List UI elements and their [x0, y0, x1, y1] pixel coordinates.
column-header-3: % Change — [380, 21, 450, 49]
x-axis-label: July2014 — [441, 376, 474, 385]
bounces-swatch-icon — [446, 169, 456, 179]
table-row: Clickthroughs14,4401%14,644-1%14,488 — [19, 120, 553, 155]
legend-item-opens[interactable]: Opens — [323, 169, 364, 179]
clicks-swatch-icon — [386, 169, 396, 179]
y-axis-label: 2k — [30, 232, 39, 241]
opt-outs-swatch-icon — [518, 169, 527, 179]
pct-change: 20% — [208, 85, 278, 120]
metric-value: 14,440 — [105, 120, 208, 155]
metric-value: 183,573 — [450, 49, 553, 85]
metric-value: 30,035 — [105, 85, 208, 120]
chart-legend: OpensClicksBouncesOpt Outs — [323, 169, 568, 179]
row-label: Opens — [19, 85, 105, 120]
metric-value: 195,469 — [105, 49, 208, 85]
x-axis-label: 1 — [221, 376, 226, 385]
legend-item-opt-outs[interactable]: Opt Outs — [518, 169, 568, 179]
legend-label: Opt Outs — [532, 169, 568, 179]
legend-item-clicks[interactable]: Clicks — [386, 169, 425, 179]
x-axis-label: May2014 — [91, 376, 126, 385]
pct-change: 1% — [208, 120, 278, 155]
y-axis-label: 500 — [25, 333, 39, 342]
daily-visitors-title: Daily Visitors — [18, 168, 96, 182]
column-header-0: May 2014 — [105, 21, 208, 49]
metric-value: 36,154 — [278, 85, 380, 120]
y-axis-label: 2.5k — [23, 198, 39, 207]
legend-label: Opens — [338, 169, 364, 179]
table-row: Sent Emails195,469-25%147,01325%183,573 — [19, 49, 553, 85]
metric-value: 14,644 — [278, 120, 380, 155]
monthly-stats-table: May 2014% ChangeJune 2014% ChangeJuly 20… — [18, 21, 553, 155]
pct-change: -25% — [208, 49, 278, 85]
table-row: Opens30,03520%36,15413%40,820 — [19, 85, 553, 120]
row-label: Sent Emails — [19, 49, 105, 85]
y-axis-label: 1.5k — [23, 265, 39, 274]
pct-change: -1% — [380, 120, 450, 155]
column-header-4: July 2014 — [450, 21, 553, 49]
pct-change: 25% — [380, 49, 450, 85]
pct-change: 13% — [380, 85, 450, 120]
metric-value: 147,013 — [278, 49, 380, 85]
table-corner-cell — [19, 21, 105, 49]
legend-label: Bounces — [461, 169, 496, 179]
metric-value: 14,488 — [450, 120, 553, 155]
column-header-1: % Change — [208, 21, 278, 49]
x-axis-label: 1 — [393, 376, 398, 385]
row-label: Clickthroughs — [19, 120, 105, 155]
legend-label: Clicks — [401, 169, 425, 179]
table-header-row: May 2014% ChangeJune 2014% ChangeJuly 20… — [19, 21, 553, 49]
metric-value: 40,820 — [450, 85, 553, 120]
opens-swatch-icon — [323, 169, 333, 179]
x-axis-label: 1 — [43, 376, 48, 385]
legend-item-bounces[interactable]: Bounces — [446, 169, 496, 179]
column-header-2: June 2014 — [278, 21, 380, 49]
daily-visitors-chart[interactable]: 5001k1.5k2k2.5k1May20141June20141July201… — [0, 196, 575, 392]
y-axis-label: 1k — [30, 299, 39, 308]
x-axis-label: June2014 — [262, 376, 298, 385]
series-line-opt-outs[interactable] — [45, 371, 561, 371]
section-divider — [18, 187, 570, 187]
# # # #
> Exercise
Among the lines above, find those that contain the word "column" and copy them.

> Problem solution
column-header-3: % Change — [380, 21, 450, 49]
column-header-0: May 2014 — [105, 21, 208, 49]
column-header-4: July 2014 — [450, 21, 553, 49]
column-header-1: % Change — [208, 21, 278, 49]
column-header-2: June 2014 — [278, 21, 380, 49]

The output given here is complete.